Flaky Test Discipline

Flaky tests erode trust. The discipline.

The cost of flaky tests

Flakes destroy CI trust faster than anything else. Above 1% flake rate, "is it broken or flaky?" becomes the default question, retry-until-green becomes the default behaviour, and real bugs slip through because nobody trusts a red CI.

Flakes destroy CI trust. Retry-until-green pattern per team; bugs slip through, broken builds get ignored.
1% threshold. Trust-collapse bar per CI; above 1% makes "is it broken or flaky?" the default question.
Not bad luck. Timing- or environment-dependent reality per flake; flakes are signal about real concurrency or environment problems, not noise.
Published trust-cost narrative per team. Documented "why flakes matter" reference supports prioritisation when flake fixes compete with feature work.

Detection

Detection is mechanical. Track per-test pass rate over 100 runs, use tooling to flag flakes automatically, manually retest with same-SHA when in doubt.

Per-test pass rate over 100 runs. Rolling pass-rate tracking per test; below 99% is suspect.
Tools. BuildPulse, Trunk.io, RunForCover per org integrate with CI to flag flakes automatically.
Manual confirmation. Same-SHA 10-run retest per failure; if 2 fail, it's flaky.
Published flake list per team. Visible top-flakers chart per team supports accountability and pulls fixes into priority.

Quarantine flakes fast

Quarantine within 24 hours of confirmation. Quarantined tests get a deadline to fix or delete, the quarantine list itself is bounded so it does not accumulate into a graveyard.

Within 24 hours. Fast-isolation rule per flake; move to a non-blocking suite so the team is not blocked on a known-flaky test.
Deadline: fix or delete in 2 weeks. Explicit clock per quarantined test avoids graveyard accumulation.
Bound the quarantine list.

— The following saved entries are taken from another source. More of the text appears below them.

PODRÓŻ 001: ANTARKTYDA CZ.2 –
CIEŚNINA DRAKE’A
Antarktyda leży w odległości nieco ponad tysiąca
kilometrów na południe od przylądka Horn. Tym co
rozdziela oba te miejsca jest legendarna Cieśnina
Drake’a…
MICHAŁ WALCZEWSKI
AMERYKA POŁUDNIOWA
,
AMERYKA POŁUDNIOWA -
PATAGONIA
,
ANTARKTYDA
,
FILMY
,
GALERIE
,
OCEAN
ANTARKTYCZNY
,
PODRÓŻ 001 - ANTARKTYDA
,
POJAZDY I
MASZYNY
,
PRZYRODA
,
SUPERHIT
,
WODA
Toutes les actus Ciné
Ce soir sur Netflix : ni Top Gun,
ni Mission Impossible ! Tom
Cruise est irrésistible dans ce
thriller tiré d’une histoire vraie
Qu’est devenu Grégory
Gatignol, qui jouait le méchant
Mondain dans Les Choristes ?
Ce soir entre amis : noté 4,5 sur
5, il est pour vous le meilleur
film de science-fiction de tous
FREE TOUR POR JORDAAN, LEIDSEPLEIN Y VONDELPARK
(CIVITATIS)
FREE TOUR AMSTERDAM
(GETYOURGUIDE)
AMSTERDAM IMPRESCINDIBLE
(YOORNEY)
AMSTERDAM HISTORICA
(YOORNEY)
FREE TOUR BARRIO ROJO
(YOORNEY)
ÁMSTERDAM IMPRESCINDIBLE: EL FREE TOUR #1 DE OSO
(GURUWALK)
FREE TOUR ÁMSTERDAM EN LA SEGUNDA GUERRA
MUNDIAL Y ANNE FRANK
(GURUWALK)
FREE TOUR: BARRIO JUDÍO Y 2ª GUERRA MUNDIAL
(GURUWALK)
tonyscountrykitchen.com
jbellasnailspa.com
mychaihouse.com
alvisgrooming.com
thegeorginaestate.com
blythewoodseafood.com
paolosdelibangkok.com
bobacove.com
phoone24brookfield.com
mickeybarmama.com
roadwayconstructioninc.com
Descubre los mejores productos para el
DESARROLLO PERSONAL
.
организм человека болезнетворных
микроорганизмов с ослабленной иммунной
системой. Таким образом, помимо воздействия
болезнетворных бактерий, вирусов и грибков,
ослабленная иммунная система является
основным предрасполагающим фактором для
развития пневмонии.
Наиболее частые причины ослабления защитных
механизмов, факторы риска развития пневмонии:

Under-5% target per team; above that is a sign the team is giving up rather than fixing.
Named owner per quarantined test. Responsible engineer per test catches "we forgot about it" within the deadline window.

How to fix flakes

Most flakes are timing or shared-state. Fix with explicit synchronisation, isolated fixtures, deterministic IDs. When the test surfaces a real production race, fix the bug rather than the test.

Most flakes are timing. Implicit waits, race conditions, shared state per flake; the common pattern across most test suites.
Fix patterns. Explicit synchronisation, isolated test fixtures, deterministic IDs per flake; the standard fixes for the standard causes.
Real production race: fix the bug. Test-is-correct case per flake; fix the bug, not the test, when the flake surfaces real concurrency issues.
Captured root cause per fix. Documented "why this flaked" note per flake supports later pattern recognition.

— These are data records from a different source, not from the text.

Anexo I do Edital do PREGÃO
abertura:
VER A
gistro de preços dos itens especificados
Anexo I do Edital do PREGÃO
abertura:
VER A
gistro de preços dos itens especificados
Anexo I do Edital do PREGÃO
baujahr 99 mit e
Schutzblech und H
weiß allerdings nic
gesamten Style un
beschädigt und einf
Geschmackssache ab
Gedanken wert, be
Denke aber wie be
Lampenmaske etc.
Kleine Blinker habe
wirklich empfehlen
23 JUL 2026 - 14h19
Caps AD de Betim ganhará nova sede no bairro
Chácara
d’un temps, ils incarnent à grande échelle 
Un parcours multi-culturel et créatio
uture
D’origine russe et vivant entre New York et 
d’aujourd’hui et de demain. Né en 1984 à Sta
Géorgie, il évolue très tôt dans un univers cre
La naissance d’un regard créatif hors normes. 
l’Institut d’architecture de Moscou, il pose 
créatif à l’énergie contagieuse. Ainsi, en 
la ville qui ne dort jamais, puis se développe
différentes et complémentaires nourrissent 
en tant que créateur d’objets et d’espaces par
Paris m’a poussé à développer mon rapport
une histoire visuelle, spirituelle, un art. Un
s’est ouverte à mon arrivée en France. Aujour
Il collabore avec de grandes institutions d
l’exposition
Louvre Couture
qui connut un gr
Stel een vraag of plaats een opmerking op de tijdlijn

How to install the discipline

Three pieces install the discipline: track flake rate as a CI health metric, block merges when the flake threshold is exceeded, allocate explicit engineering time to flake fixes.

Track flake rate as CI health metric. Published flake-rate chart per week shifts behaviour; visibility is the cheap part.
Block merges over threshold. Flake-rate gate per suite blocks new tests until cleanup; the constraint produces the engineering time.
Allocate engineering time. Explicit flake-fix allocation per quarter; flake fixes do not ship features, they need explicit prioritisation.
Named owner per team. Responsible engineer per team catches "everyone-and-no-one" flake fixing patterns.